MCC Health Officer says implementing COPTA will ‘overburden’ corporation
It is common to see boards of cigarette or gutka brands prominently displayed at small shops and shops. Though it has been more than four years since the approval of the rules for Control of Tobacco Products Act (COTPA), 2004, which apart from public smoking also prohibit tobacco-related advertisements, the rules are apparently not enforced in the city.
Apart from official apathy to the issue, there is very little awareness among shopkeepers.
A large cross-section of shopkeepers and traders who spoke to The Hindu said the companies had offered to create a back-lit with the shop name and the brand logo. While some shops obtained these banners before the implementation of the rules in 2008, many got them recently.

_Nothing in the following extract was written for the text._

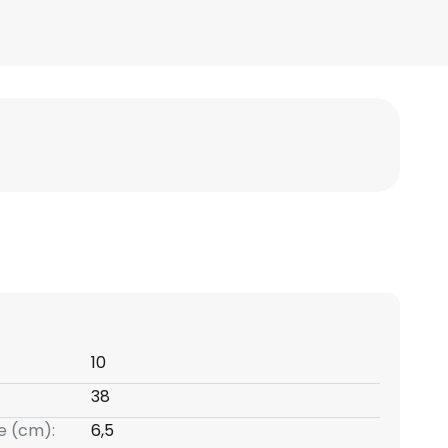
10
38
e (cm):
6,5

A shopkeeper in Jeppu said a tobacco company paid around Rs. 50,000 to spruce up his paan stall. Now, a large logo of the cigarette brand overlooks the road.
These are in clear violation of Section 5 of the Act, which states that “no person engaged in, or purported to be engaged in the production, supply or distribution of cigarettes or any other tobacco products shall advertise… display, cause to display, or permit or authorise to display any advertisement of cigarettes or any other tobacco product.”
The penalties of violation, lists the Act, include two years in prison or Rs. 1,000 fine (for first conviction); or five years or fine up to Rs. 5,000 for the second conviction. Repeated convictions can involve revoking of trade licence and seizing of property.
U.S. Vishal Rao, Director of the Cancer Prevention Project, Institute of Public Health, said these advertisements play an important role in influencing potential tobacco consumers.
At the point of sale, he said, it was important to make the consumers think twice before purchasing tobacco and to create awareness on the detrimental effects of tobacco consumption.
“Shops that sell cigarettes are supposed to display boards that pictorially depict the hazardous effects of consuming tobacco, and one more that says sale of tobacco to minors is prohibited. However, this is hardly seen…Instead, companies blatantly advertise,” he said.
He said that the onus of implementation was on the municipal councils, which had the power to revoke trade licences.
C.M. Sudarshan, in-charge Health Officer at the Mangalore City Corporation, said the implementation of COTPA had not yet started. “After the rules were framed, a couple of district-level meetings with the then Deputy Commissioner V. Ponnuraj were held.
It was decided to form an anti-tobacco cell, and there were discussions on where the fine amount, if collected, should be deposited. However, since then, nothing has been done on this front,” he said.
Though there is no proposal to implement the scheme, any implementation will be difficult as the department is facing staff shortage – out of 35 sanctioned posts, only eight officers have been appointed.
“We are already looking after the responsibilities of solid-waste management, monitoring the plastic ban, keeping in check communicable diseases. COTPA will be an overburden,” he said.